#### Exercise goal
Copy, word for word, the line containing "mask_w, mask_h, mask_svg." and each line that follows it in the entries below; pictures do not belong in the copy.

#### Data section

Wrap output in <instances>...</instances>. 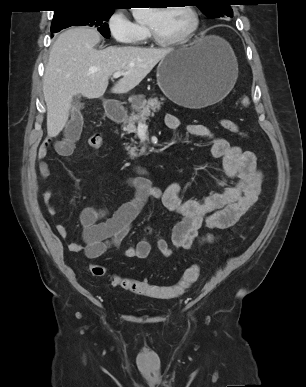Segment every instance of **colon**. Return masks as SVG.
<instances>
[{"label": "colon", "mask_w": 306, "mask_h": 387, "mask_svg": "<svg viewBox=\"0 0 306 387\" xmlns=\"http://www.w3.org/2000/svg\"><path fill=\"white\" fill-rule=\"evenodd\" d=\"M219 125L230 133L243 134L237 123L230 119H220ZM88 145L93 149H100L103 146L101 134H91L88 138ZM90 272L92 275L100 277L106 274V268L100 264H92L90 266ZM200 273V266L198 264H192L184 270L181 279L176 284L170 286L155 285L146 280H137L118 275H113L111 277V282L114 286L133 292L137 295L154 299H170L179 297L185 293L197 281Z\"/></svg>", "instance_id": "5ec220e1"}]
</instances>
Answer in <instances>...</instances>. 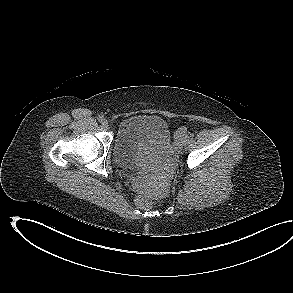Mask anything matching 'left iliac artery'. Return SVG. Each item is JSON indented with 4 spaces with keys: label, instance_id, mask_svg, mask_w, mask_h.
<instances>
[{
    "label": "left iliac artery",
    "instance_id": "1",
    "mask_svg": "<svg viewBox=\"0 0 293 293\" xmlns=\"http://www.w3.org/2000/svg\"><path fill=\"white\" fill-rule=\"evenodd\" d=\"M194 137V134H190V138H193Z\"/></svg>",
    "mask_w": 293,
    "mask_h": 293
}]
</instances>
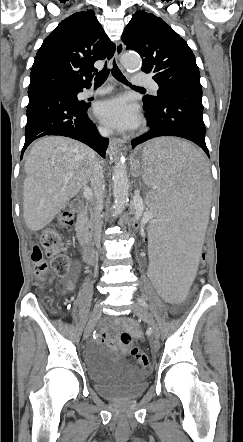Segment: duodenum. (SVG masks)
Returning <instances> with one entry per match:
<instances>
[{"instance_id": "410a0bca", "label": "duodenum", "mask_w": 243, "mask_h": 442, "mask_svg": "<svg viewBox=\"0 0 243 442\" xmlns=\"http://www.w3.org/2000/svg\"><path fill=\"white\" fill-rule=\"evenodd\" d=\"M77 205V213H78V219H77V226L82 227L87 220V212L85 210V207L81 203H76ZM82 257L85 263H94L95 261V254L91 246L84 245L83 251H82Z\"/></svg>"}]
</instances>
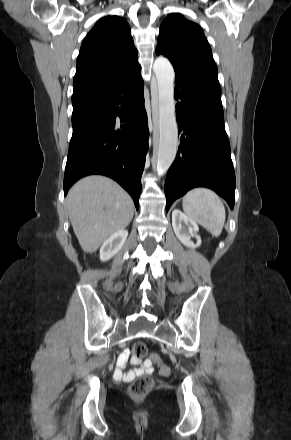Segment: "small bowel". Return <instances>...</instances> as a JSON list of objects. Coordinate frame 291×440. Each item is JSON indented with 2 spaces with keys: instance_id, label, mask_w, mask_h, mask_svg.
Wrapping results in <instances>:
<instances>
[{
  "instance_id": "1",
  "label": "small bowel",
  "mask_w": 291,
  "mask_h": 440,
  "mask_svg": "<svg viewBox=\"0 0 291 440\" xmlns=\"http://www.w3.org/2000/svg\"><path fill=\"white\" fill-rule=\"evenodd\" d=\"M129 361L133 365H135L136 367L131 370L125 371L126 365L128 364ZM153 370H154L153 364L150 360L141 361V360L135 359V358L130 359V351L125 350L119 356V359L117 362V370H116L115 375L117 377H120L123 379H130L135 376H141L144 374H151L153 372Z\"/></svg>"
}]
</instances>
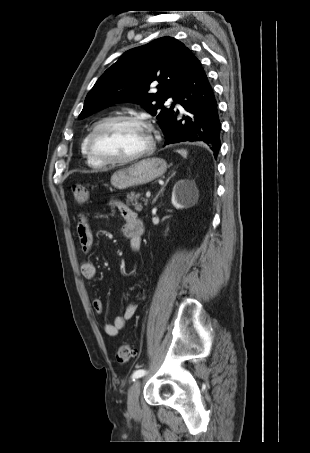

#### Exercise solution
Segment: "small bowel". Return <instances>...</instances> as a JSON list of objects. Coordinate frame 291×440. Each item is JSON indented with 2 spaces with keys: instance_id, label, mask_w, mask_h, mask_svg.
Wrapping results in <instances>:
<instances>
[{
  "instance_id": "1",
  "label": "small bowel",
  "mask_w": 291,
  "mask_h": 440,
  "mask_svg": "<svg viewBox=\"0 0 291 440\" xmlns=\"http://www.w3.org/2000/svg\"><path fill=\"white\" fill-rule=\"evenodd\" d=\"M129 361L133 365H135L136 367L131 370L125 371L126 365L128 364ZM153 370H154L153 364L150 360L141 361V360L135 359V358L130 359V351L125 350L119 356V359L117 362V370H116L115 375L117 377H120L123 379H130L135 376H141L144 374H151L153 372Z\"/></svg>"
}]
</instances>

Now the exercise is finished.